• SOURCE DATA:

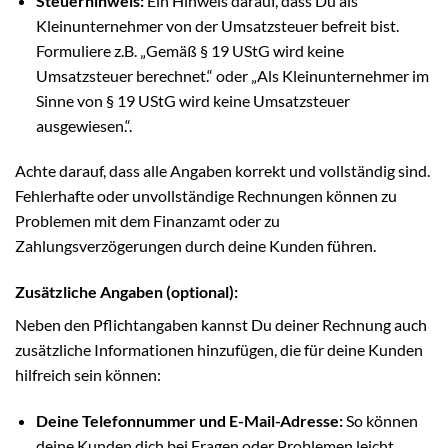
Steuerhinweis:
Ein Hinweis darauf, dass Du als
Kleinunternehmer von der Umsatzsteuer befreit bist.
Formuliere z.B. „Gemäß § 19 UStG wird keine
Umsatzsteuer berechnet.“ oder „Als Kleinunternehmer im
Sinne von § 19 UStG wird keine Umsatzsteuer
ausgewiesen.“.
Achte darauf, dass alle Angaben korrekt und vollständig sind.
Fehlerhafte oder unvollständige Rechnungen können zu
Problemen mit dem Finanzamt oder zu
Zahlungsverzögerungen durch deine Kunden führen.
Zusätzliche Angaben (optional):
Neben den Pflichtangaben kannst Du deiner Rechnung auch
zusätzliche Informationen hinzufügen, die für deine Kunden
hilfreich sein können:
Deine Telefonnummer und E-Mail-Adresse:
So können
deine Kunden dich bei Fragen oder Problemen leicht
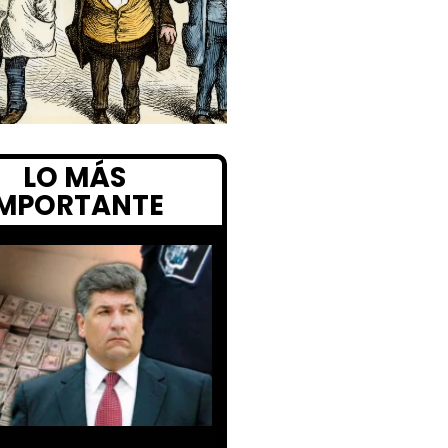
LO MÁS
IMPORTANTE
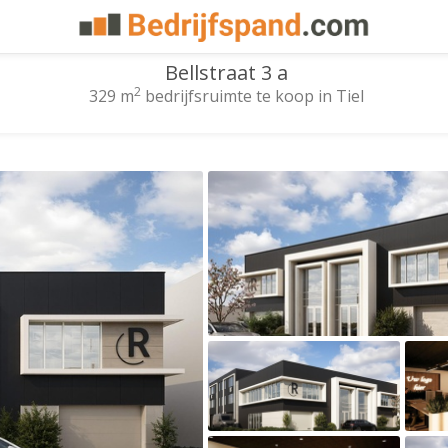
Bellstraat 3 a
2
329 m
bedrijfsruimte te koop in Tiel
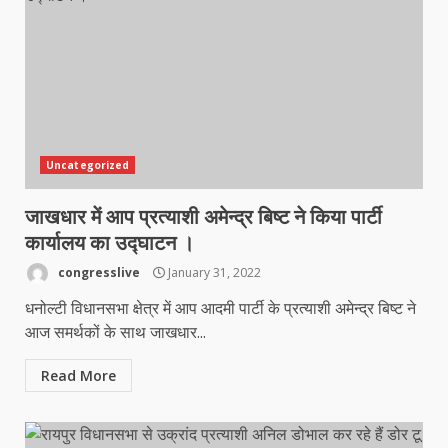
Uncategorized
जाखधार में आप प्रत्याशी अमेन्द्र बिष्ट ने किया पार्टी
कार्यालय का उद्घाटन ।
congresslive
January 31, 2022
धनोल्टी विधानसभा क्षेत्र में आप आदमी पार्टी के प्रत्याशी अमेन्द्र बिष्ट ने
आज समर्थकों के साथ जाखधार...
Read More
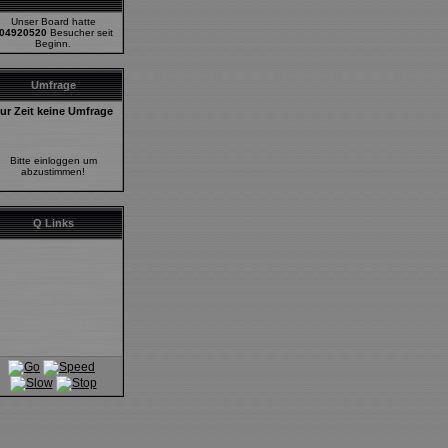
Unser Board hatte
04920520
Besucher seit
Beginn.
Umfrage
ur Zeit keine Umfrage
Bitte einloggen um
abzustimmen!
Q Links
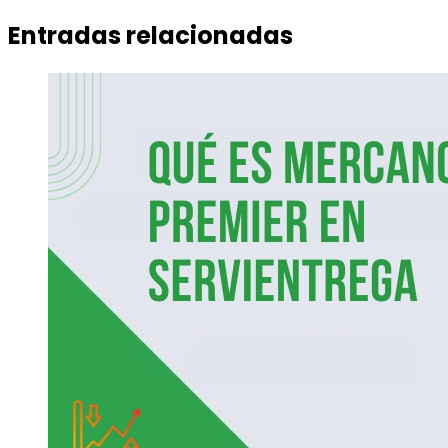
Entradas relacionadas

• TASK DESCRIPTION: Go through the data, and copy each line in which the word "UStG" appears.

• SOLUTION FOR THIS TASK:
Formuliere z.B. „Gemäß § 19 UStG wird keine
Sinne von § 19 UStG wird keine Umsatzsteuer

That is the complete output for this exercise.